-- SOURCE RECORDS follows --

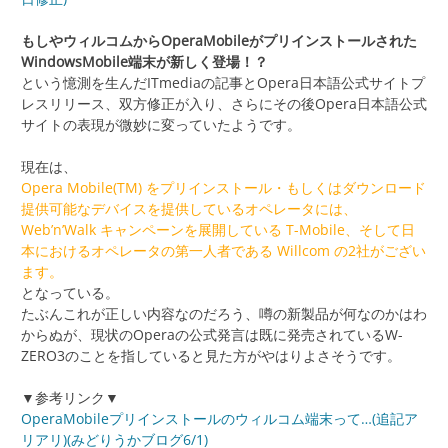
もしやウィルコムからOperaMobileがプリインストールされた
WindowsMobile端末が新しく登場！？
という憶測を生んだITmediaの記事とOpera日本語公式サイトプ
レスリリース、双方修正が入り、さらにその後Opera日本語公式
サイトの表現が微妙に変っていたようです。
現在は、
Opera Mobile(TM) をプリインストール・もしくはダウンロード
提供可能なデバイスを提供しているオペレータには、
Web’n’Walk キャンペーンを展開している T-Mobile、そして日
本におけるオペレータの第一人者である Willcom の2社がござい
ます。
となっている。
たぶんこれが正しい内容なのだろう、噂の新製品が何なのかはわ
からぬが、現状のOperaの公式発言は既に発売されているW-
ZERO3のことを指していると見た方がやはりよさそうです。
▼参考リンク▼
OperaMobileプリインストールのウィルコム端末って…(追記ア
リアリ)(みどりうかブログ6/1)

-- SOURCE RECORDS concluded --
-- SOURCE RECORDS follows --

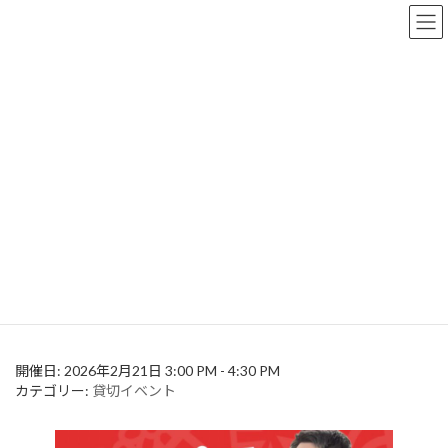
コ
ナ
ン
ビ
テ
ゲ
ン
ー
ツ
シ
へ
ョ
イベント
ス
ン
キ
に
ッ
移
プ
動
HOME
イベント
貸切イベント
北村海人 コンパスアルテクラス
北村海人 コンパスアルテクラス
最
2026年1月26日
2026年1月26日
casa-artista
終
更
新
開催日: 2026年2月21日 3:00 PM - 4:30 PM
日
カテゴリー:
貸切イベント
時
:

-- SOURCE RECORDS concluded --
-- SOURCE RECORDS follows --

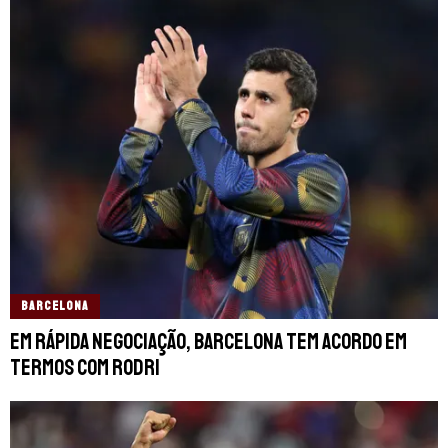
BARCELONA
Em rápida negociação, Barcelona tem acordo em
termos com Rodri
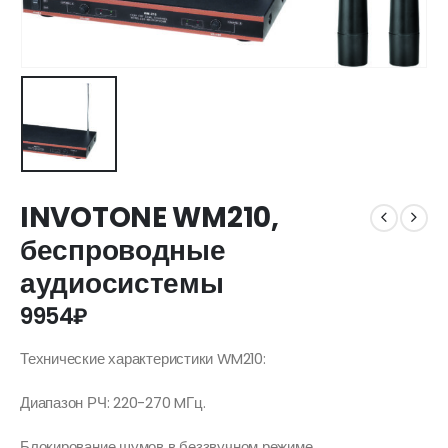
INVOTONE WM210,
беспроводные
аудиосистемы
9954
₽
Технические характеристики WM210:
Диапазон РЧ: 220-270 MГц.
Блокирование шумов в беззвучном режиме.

-- SOURCE RECORDS concluded --

ACTIVITY: Beginning at the line above with "Opera Mobile(TM) をプリインストール・もしくはダウンロード" and finishing at the line with "リアリ)(みどりうかブログ6/1)", return each line exactly and return nothing else.

ANSWER TO THIS TASK:
Opera Mobile(TM) をプリインストール・もしくはダウンロード
提供可能なデバイスを提供しているオペレータには、
Web’n’Walk キャンペーンを展開している T-Mobile、そして日
本におけるオペレータの第一人者である Willcom の2社がござい
ます。
となっている。
たぶんこれが正しい内容なのだろう、噂の新製品が何なのかはわ
からぬが、現状のOperaの公式発言は既に発売されているW-
ZERO3のことを指していると見た方がやはりよさそうです。
▼参考リンク▼
OperaMobileプリインストールのウィルコム端末って…(追記ア
リアリ)(みどりうかブログ6/1)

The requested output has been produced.